WHAT TO WORK ON: Transcribe the full listing exactly, and drop every picture.

RECORDS FOR THE EXERCISE:

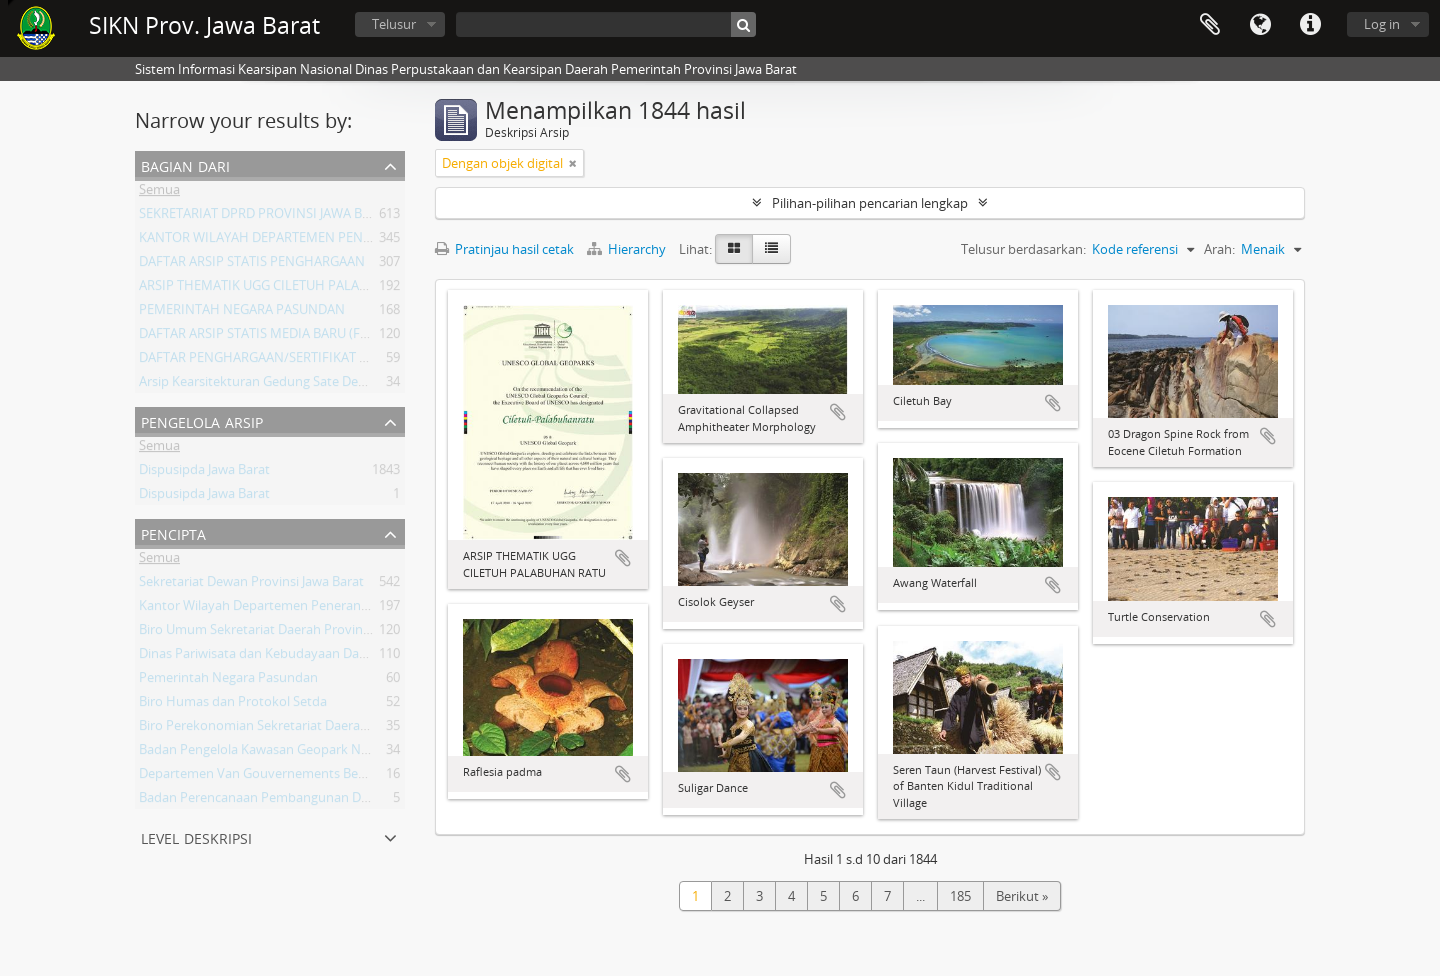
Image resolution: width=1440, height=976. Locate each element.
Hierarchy (628, 249)
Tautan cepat (1310, 25)
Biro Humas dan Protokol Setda (233, 705)
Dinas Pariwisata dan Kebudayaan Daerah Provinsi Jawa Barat (320, 657)
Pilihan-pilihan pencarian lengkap (870, 203)
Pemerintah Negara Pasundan (228, 681)
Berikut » (1022, 896)
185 (960, 896)
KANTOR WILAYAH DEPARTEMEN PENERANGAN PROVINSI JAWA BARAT (350, 241)
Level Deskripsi (196, 836)
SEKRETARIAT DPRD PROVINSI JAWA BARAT (266, 217)
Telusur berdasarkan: (1023, 249)
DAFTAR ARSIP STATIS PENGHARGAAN (252, 265)
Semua (159, 193)
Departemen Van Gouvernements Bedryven (269, 777)
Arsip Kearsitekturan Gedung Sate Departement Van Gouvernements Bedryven (373, 385)
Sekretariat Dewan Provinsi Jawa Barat (251, 585)
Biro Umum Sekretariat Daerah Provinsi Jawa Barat (288, 633)
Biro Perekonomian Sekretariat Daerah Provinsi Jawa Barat (311, 729)
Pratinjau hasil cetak (504, 249)
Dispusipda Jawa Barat (204, 473)
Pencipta (173, 532)
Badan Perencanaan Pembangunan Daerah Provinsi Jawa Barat (325, 801)
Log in (1382, 24)
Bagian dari (185, 164)
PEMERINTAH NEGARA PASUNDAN (242, 313)
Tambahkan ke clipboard (623, 558)
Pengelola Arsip (202, 420)
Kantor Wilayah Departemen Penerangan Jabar (277, 609)
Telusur (394, 24)
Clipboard (1210, 25)
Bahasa (1260, 25)
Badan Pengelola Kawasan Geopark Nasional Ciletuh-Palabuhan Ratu (343, 753)
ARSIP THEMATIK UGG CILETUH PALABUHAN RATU (289, 289)
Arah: (1219, 249)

EXPECTED ANSWER:
Image resolution: width=1440, height=976. Locate each element.
Hierarchy (628, 249)
Tautan cepat (1310, 25)
Biro Humas dan Protokol Setda (233, 705)
Dinas Pariwisata dan Kebudayaan Daerah Provinsi Jawa Barat (320, 657)
Pilihan-pilihan pencarian lengkap (870, 203)
Pemerintah Negara Pasundan (228, 681)
Berikut » (1022, 896)
185 (960, 896)
KANTOR WILAYAH DEPARTEMEN PENERANGAN PROVINSI JAWA BARAT (350, 241)
Level Deskripsi (196, 836)
SEKRETARIAT DPRD PROVINSI JAWA BARAT (266, 217)
Telusur berdasarkan: (1023, 249)
DAFTAR ARSIP STATIS PENGHARGAAN (252, 265)
Semua (159, 193)
Departemen Van Gouvernements Bedryven (269, 777)
Arsip Kearsitekturan Gedung Sate Departement Van Gouvernements Bedryven (373, 385)
Sekretariat Dewan Provinsi Jawa Barat (251, 585)
Biro Umum Sekretariat Daerah Provinsi Jawa Barat (288, 633)
Biro Perekonomian Sekretariat Daerah Provinsi Jawa Barat (311, 729)
Pratinjau hasil cetak (504, 249)
Dispusipda Jawa Barat (204, 473)
Pencipta (173, 532)
Badan Perencanaan Pembangunan Daerah Provinsi Jawa Barat (325, 801)
Log in (1382, 24)
Bagian dari (185, 164)
PEMERINTAH NEGARA PASUNDAN (242, 313)
Tambahkan ke clipboard (623, 558)
Pengelola Arsip (202, 420)
Kantor Wilayah Departemen Penerangan Jabar (277, 609)
Telusur (394, 24)
Clipboard (1210, 25)
Bahasa (1260, 25)
Badan Pengelola Kawasan Geopark Nasional Ciletuh-Palabuhan Ratu (343, 753)
ARSIP THEMATIK UGG CILETUH PALABUHAN RATU (289, 289)
Arah: (1219, 249)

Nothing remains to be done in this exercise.